1 files changed, 94 insertions, 23 deletions
diff --git a/library/std/src/sys/windows/rand.rs b/library/std/src/sys/windows/rand.rs
index f8fd93a73..b5a49489d 100644
--- a/library/std/src/sys/windows/rand.rs
+++ b/library/std/src/sys/windows/rand.rs
@@ -1,35 +1,106 @@
-use crate::io;
+//! # Random key generation
+//!
+//! This module wraps the RNG provided by the OS. There are a few different
+//! ways to interface with the OS RNG so it's worth exploring each of the options.
+//! Note that at the time of writing these all go through the (undocumented)
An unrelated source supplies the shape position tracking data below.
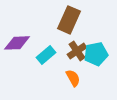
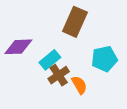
brown cross: (77, 51) -> (59, 75), moved

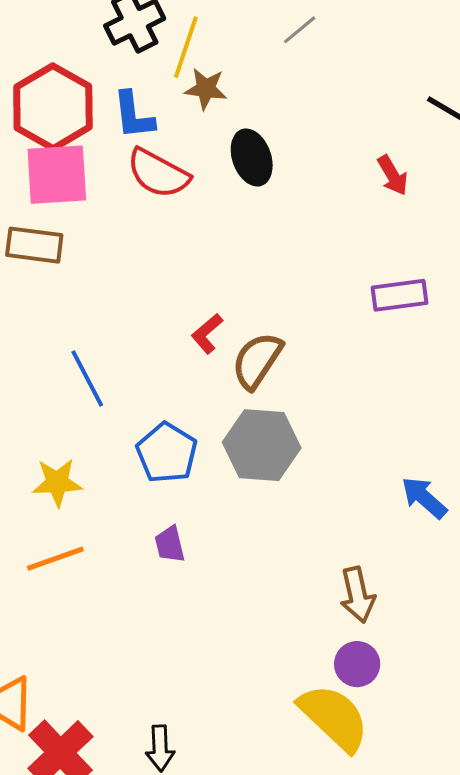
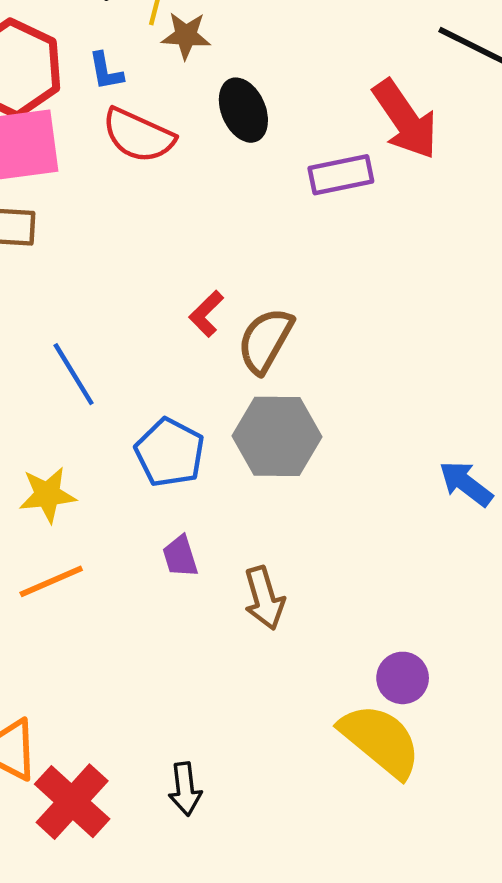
blue L-shape: (134, 115) -> (106, 71), size x0.7
red arrow: (393, 175) -> (405, 119), size x1.8
purple rectangle: (400, 295) -> (341, 175), moved
brown arrow: (357, 595) -> (264, 598), moved

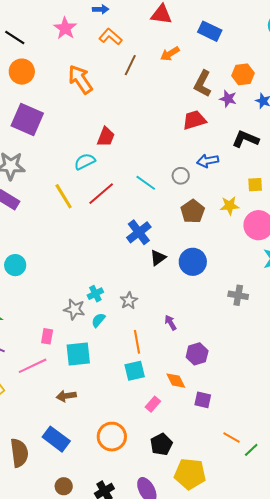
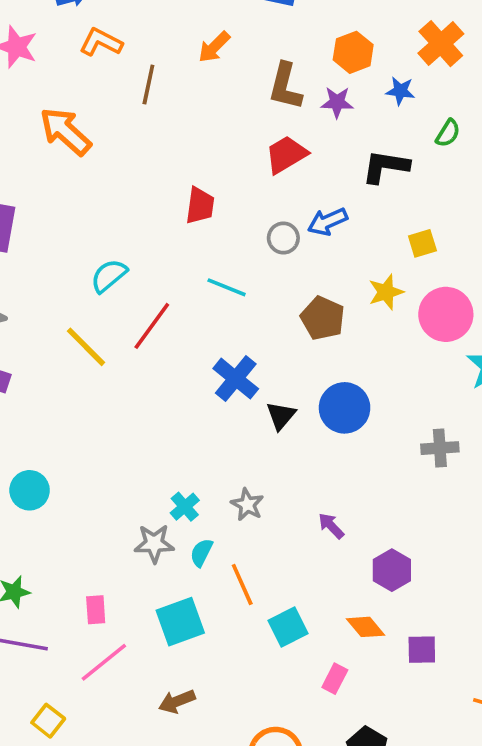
red trapezoid: (106, 137) -> (200, 206), moved
gray circle: (181, 176) -> (283, 238), moved
pink rectangle: (47, 336) -> (96, 610), moved
orange line: (137, 342) -> (242, 585), moved

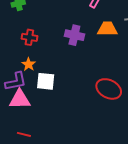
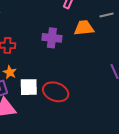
red ellipse: (109, 89) -> (56, 92), moved

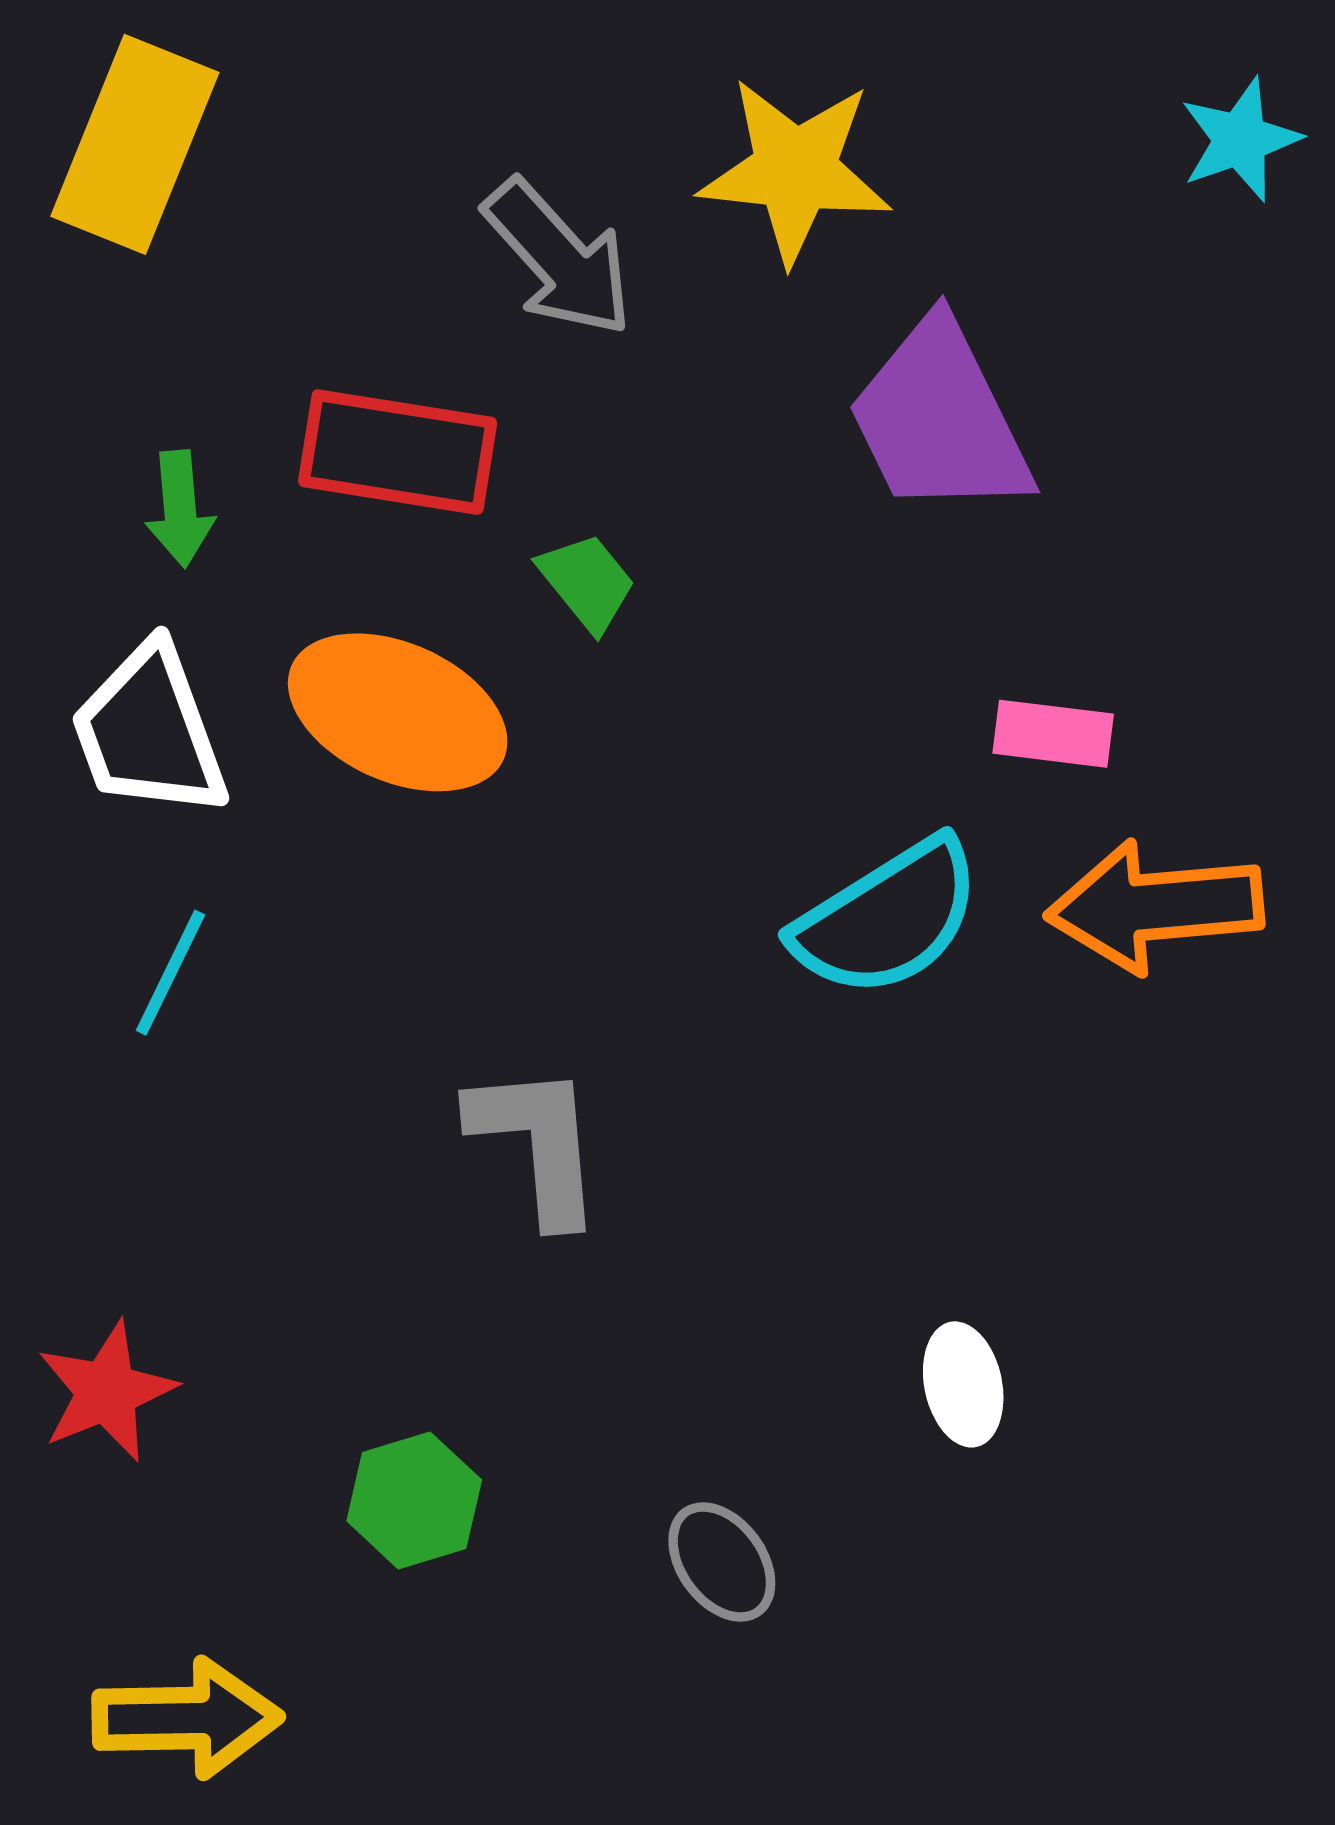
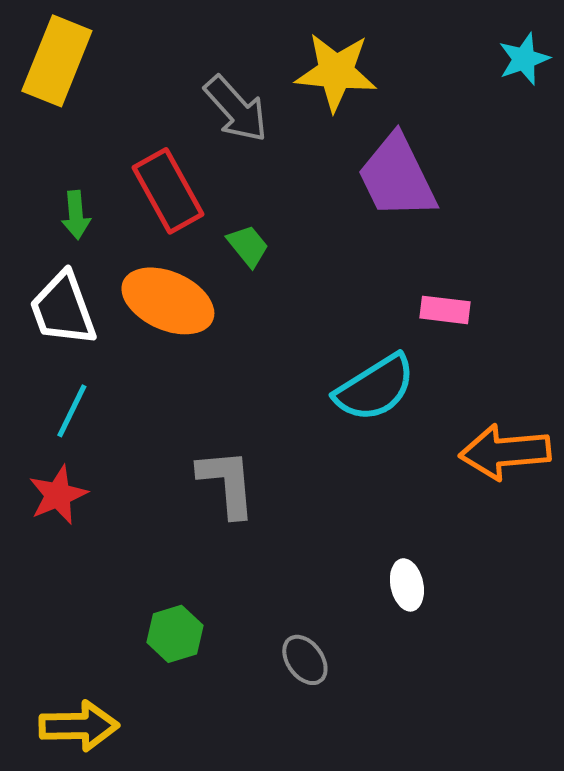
red rectangle: (398, 452) -> (168, 191), turned 52
orange arrow: (1155, 906) -> (505, 452), moved
red star: (106, 1392) -> (58, 495), moved

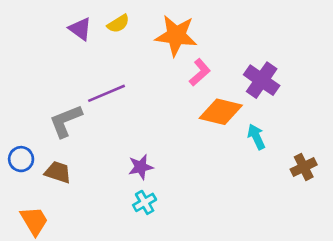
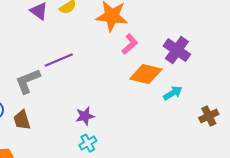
cyan arrow: (256, 137) -> (173, 93), turned 84
brown trapezoid: (58, 172) -> (22, 120), turned -125

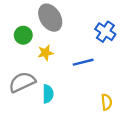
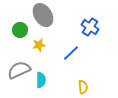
blue line: (83, 62) -> (71, 53), turned -30
yellow semicircle: (107, 102) -> (83, 87), moved

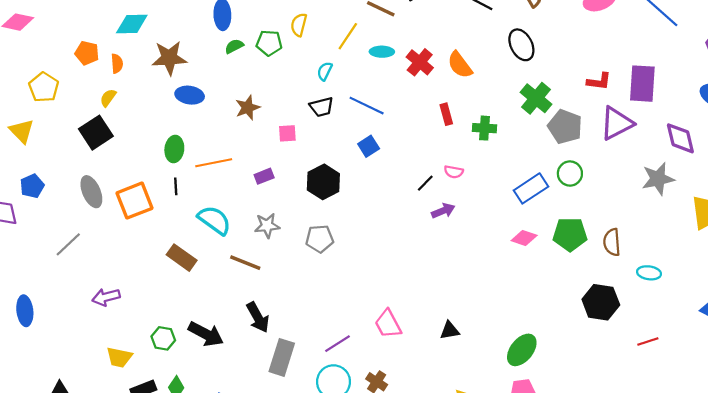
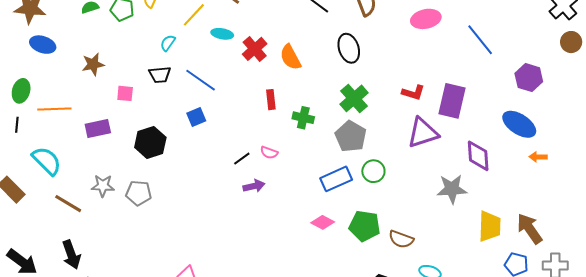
gray pentagon: (565, 127) -> (351, 136), moved
purple rectangle: (264, 176) -> (98, 129), size x1.4
gray star: (267, 226) -> (103, 186), moved
brown semicircle: (612, 242) -> (401, 239), turned -75

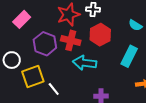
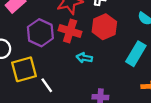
cyan arrow: (85, 63) -> (84, 58), size x0.6

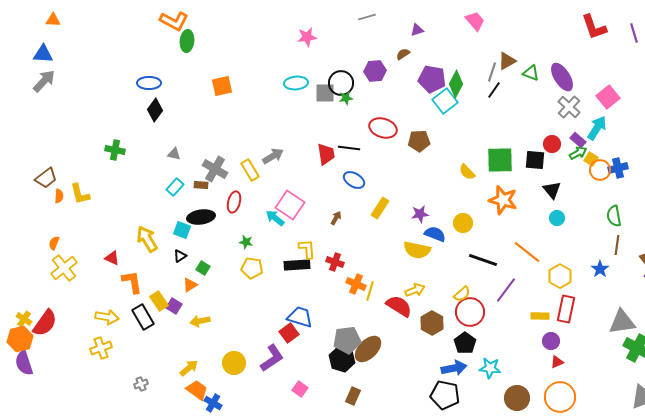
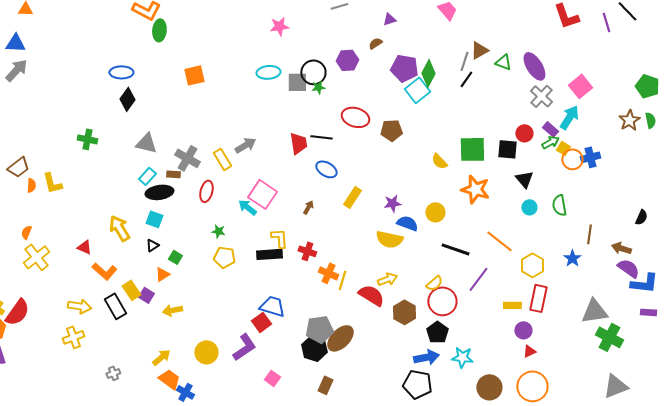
gray triangle: (174, 154) -> (146, 143), size x1.6
green semicircle: (614, 216) -> (559, 205), moved
black ellipse: (201, 217) -> (159, 192), moved
orange L-shape: (132, 282) -> (104, 271), turned 140

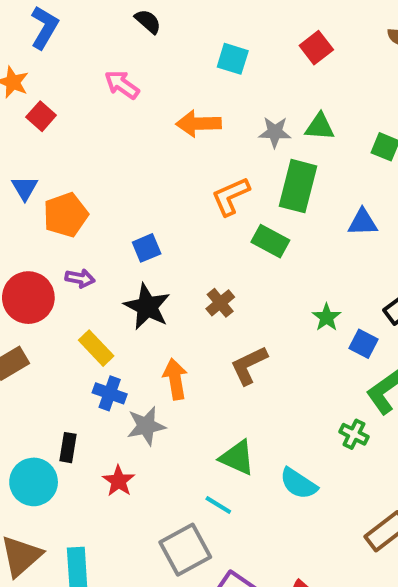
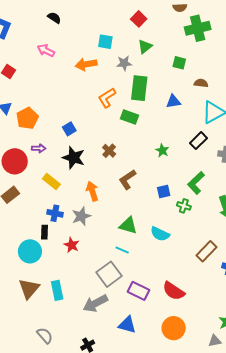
cyan square: (233, 59) -> (105, 42), moved
green triangle: (320, 127) -> (145, 47), moved, turned -35
blue square: (363, 344) -> (164, 192), moved, turned -32
blue cross: (110, 393) -> (55, 213), moved

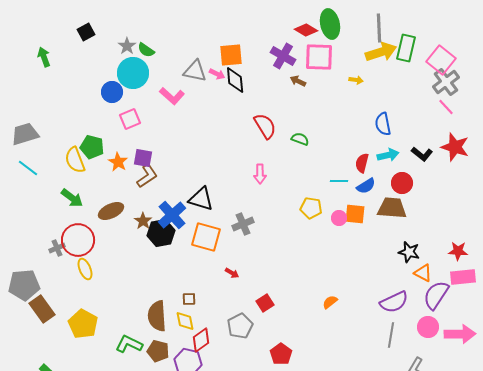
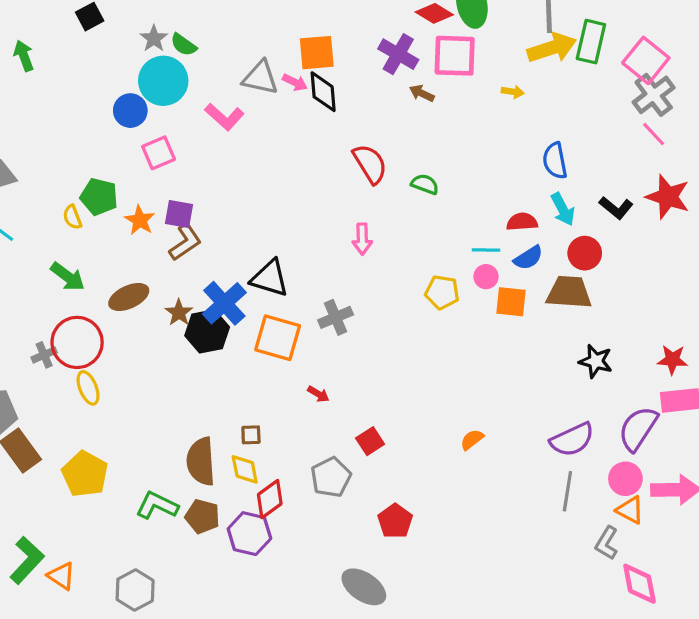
cyan arrow: (388, 155) -> (563, 209), turned 75
yellow semicircle: (75, 160) -> (72, 217), size x0.6
red semicircle: (362, 163) -> (522, 222), turned 72
pink circle: (339, 218) -> (486, 277), moved
orange triangle: (423, 273) -> (630, 510), moved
+//! `bcryptPrimitives.dll` but they use different route to get there.
+//!
+//! Originally we were using [`RtlGenRandom`], however that function is
+//! deprecated and warns it "may be altered or unavailable in subsequent versions".
+//!
+//! So we switched to [`BCryptGenRandom`] with the `BCRYPT_USE_SYSTEM_PREFERRED_RNG`
+//! flag to query and find the system configured RNG. However, this change caused a small
+//! but significant number of users to experience panics caused by a failure of
+//! this function. See [#94098].
+//!
+//! The current version falls back to using `BCryptOpenAlgorithmProvider` if
+//! `BCRYPT_USE_SYSTEM_PREFERRED_RNG` fails for any reason.
+//!
+//! [#94098]: https://github.com/rust-lang/rust/issues/94098
+//! [`RtlGenRandom`]: https://docs.microsoft.com/en-us/windows/win32/api/ntsecapi/nf-ntsecapi-rtlgenrandom
+//! [`BCryptGenRandom`]: https://docs.microsoft.com/en-us/windows/win32/api/bcrypt/nf-bcrypt-bcryptgenrandom
 use crate::mem;
 use crate::ptr;
 use crate::sys::c;
 
+/// Generates high quality secure random keys for use by [`HashMap`].
+///
+/// This is used to seed the default [`RandomState`].
+///
+/// [`HashMap`]: crate::collections::HashMap
+/// [`RandomState`]: crate::collections::hash_map::RandomState
 pub fn hashmap_random_keys() -> (u64, u64) {
-    let mut v = (0, 0);
-    let ret = unsafe {
-        c::BCryptGenRandom(
-            ptr::null_mut(),
-            &mut v as *mut _ as *mut u8,
-            mem::size_of_val(&v) as c::ULONG,
-            c::BCRYPT_USE_SYSTEM_PREFERRED_RNG,
-        )
-    };
-    if ret != 0 { fallback_rng() } else { v }
+    Rng::SYSTEM.gen_random_keys().unwrap_or_else(fallback_rng)
 }
 
-/// Generate random numbers using the fallback RNG function (RtlGenRandom)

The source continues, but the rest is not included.